The Company’s Ethical History Is Scandalous
The EPA and Mosaic negotiated a settlement in October 2015 over 60 billion pounds of hazardous waste contamination. The following were among Mosaic’s infractions, according to the EPA:
- Scrubber effluents, fluorosilicic acid-production wastes, product spills and leaks, and wastes from cleaning pipelines and tanks were not classified as hazardous wastes.
- Hazardous waste treatment, storage, and disposal without a permit or temporary status;
- Failure to execute land disposal decisions and fulfill hazardous waste land disposal limits;
- failure to offer enough financial assurance for closure, long-term care, and third-party liability; and failure to provide appropriate financial assurance for closure, long-term care, and third-party liability.
- Non-compliance with record-keeping standards
Mosaic agreed to pay $1.8 billion and decrease and better securely store hazardous waste at eight of its plants, including the New Wales facility where the new sinkhole emerged, as part of the settlement conditions.
“Install sophisticated technical controls that will reduce future consequences from its phosphyogypsum stack systems,” Mosaic agreed (such as the one where the Mulberry sinkhole formed).
“Agreed to perform an estimated $1.2 million environmental project in Florida to mitigate and avoid certain possible environmental consequences related with an orphaned industrial site situated in Mulberry, Florida,” according to Mosaic.
Mosaic will lose up to $50 million as a result of the leak.

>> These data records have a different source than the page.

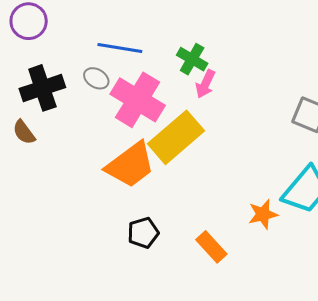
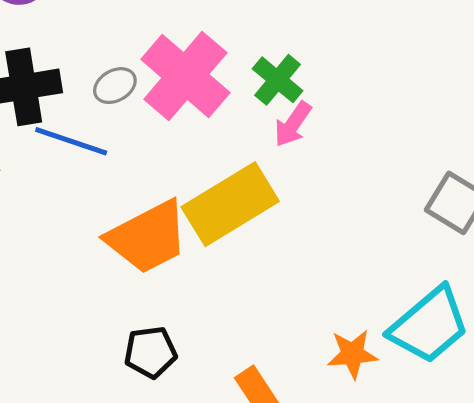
blue line: (120, 48) -> (71, 141), moved
gray ellipse: (96, 78) -> (115, 86), turned -70
pink cross: (138, 100) -> (185, 76), moved

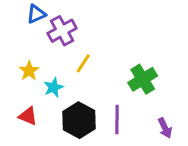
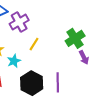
green cross: (143, 79) -> (75, 38), moved
purple arrow: (165, 128) -> (84, 57), moved

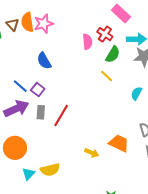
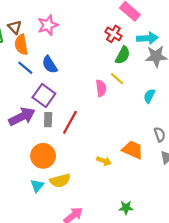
orange semicircle: (27, 22) -> (21, 45), moved
pink semicircle: (87, 42) -> (101, 88), moved
blue line: (20, 86) -> (25, 68), moved
purple square: (38, 90) -> (44, 95), size x1.5
orange circle: (15, 148) -> (43, 156), moved

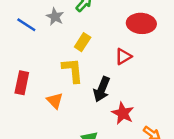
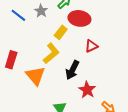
red ellipse: (141, 23) -> (79, 18), moved
yellow L-shape: (73, 70) -> (51, 53), turned 50
orange triangle: (55, 101) -> (35, 76), size x1.5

According to a Mosaic official, the leak will cost $20-50 million to rectify. But it’s a drop in the bucket compared to the world’s biggest fertilizer manufacturer, which made $11.1 billion in sales in 2012.
Why doesn’t Mosaic restructure its procedures to avoid these dangerous incidents in the first place, rather than spending tens of millions of dollars to clean up its toxic messes or paying billions of dollars in EPA penalties?
Many of Mosaic’s EPA settlement provisions from last year focused on openness as well as safety (e.g., avoiding radioactive waste from seeping into Florida’s water supply). Not only was it intended to prevent hazardous waste, but it was also intended to be transparent in the case of a leak or spill, allowing authorities and citizens to respond appropriately.
Mosaic has broken the spirit of the settlement, if not the formal terms, by keeping Floridians in the dark for three weeks about a potentially hazardous leak. It has also damaged whatever lingering faith that communities had in the corporation and the phosphate mining industry in general.
To rebuild that confidence, more than free water bottles will be required.